Tom Walkom writes that the fight over the carbon tax echoes the furor over the metrification of Canada:
Nearly five decades ago, discontented Tories targeted another Trudeau government on another issue that galvanized their resentment against global intrusions and institutions: Lest we forget, anti-metric madness gripped the country in the 1970s.
It is a faded, forgotten chapter in our history. But all these years later, the rebellion against the metric system provides a historical lesson, easily repurposed into a prologue for today’s battle against a carbon tax.
Then as now, opponents raged against perceived domination — foreign, domestic or metric — defending our way of life and fending off the march of time. If metric was heresy back then, carbon pricing is hooey today.
Opponents of metric rallied to the British imperial system as quintessentially Canadian. The polarizing debate pitted traditionalists against modernists, colonial loyalists against godless internationalists, rural folk against urban elites.

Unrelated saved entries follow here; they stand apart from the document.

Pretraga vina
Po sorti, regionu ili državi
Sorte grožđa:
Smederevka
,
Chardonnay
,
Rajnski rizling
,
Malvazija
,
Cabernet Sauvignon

Then-PM Pierre Trudeau bore the brunt of anti-government protests and ongoing court battles, not unlike the legal spats of today. How dare any government tell defenders of the old system how they measured up?
The tabloid Toronto Sun teamed up with opposition Tories to stir up public outrage, organizing a petition. Facing defiance, Parliament imposed compliance. Ultimately, anti-metric madness petered out as Fahrenheit faded to Celsius, and pounds gravitated to kilograms.

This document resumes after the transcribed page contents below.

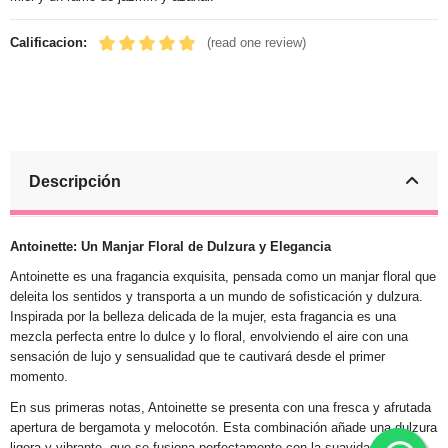
Calificacion:
(read one review)
Descripción
Antoinette: Un Manjar Floral de Dulzura y Elegancia
Antoinette es una fragancia exquisita, pensada como un manjar floral que
deleita los sentidos y transporta a un mundo de sofisticación y dulzura.
Inspirada por la belleza delicada de la mujer, esta fragancia es una
mezcla perfecta entre lo dulce y lo floral, envolviendo el aire con una
sensación de lujo y sensualidad que te cautivará desde el primer
momento.
En sus primeras notas, Antoinette se presenta con una fresca y afrutada
apertura de bergamota y melocotón. Esta combinación añade una dulzura
ligera y vibrante, que se fusiona perfectamente con la suavidad de las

And so, today, Doug Ford's government is spending $30 million to fight Trudeau the Younger's carbon tax:
All of us are being bled by $30 million to satisfy his vanity. That’s how much his provincial government (ours, actually) has budgeted from its treasury (using our tax dollars) to fight a carbon law enacted by the Trudeau government.
The premier is fighting, flailing and failing on two fronts:
First, his Ontario Tories are spending heavily on an advertising campaign designed to persuade the court of public opinion to oppose a carbon tax. If it’s so self-evidently unpopular, why are we citizens paying to persuade ourselves? And why must gas stations affix Ford’s anti-tax stickers on their gas pumps or face a $10,000 fine if they’re out of line?
Second, his Progressive Conservatives are also bankrolling big legal bills to overturn the federal carbon law in the country’s court rooms. Last week, Ontario’s Court of Appeal judges delivered a devastating verdict against Ford; last May, Saskatchewan’s top court reconfirmed Ottawa’s authority; yet the premier is appealing all the way to the Supreme Court of Canada, where almost every legal expert has predicted from the outset the constitutionality of carbon pricing will be upheld.
We've been here before.
Image: Ride Stop N Go
4 comments:
The reference to Justin's father is also a reminder of the vast chasm that separates father and son when it comes to firmness of leadership, tenacity, and independent thinking, Owen.
That's true, Lorne. The name is the same. But, unfortunately, they are two different men.
I'll send you an essay on why I still hate the SI someday when I'm calm enough to write it.
I look forward to receiving it, John.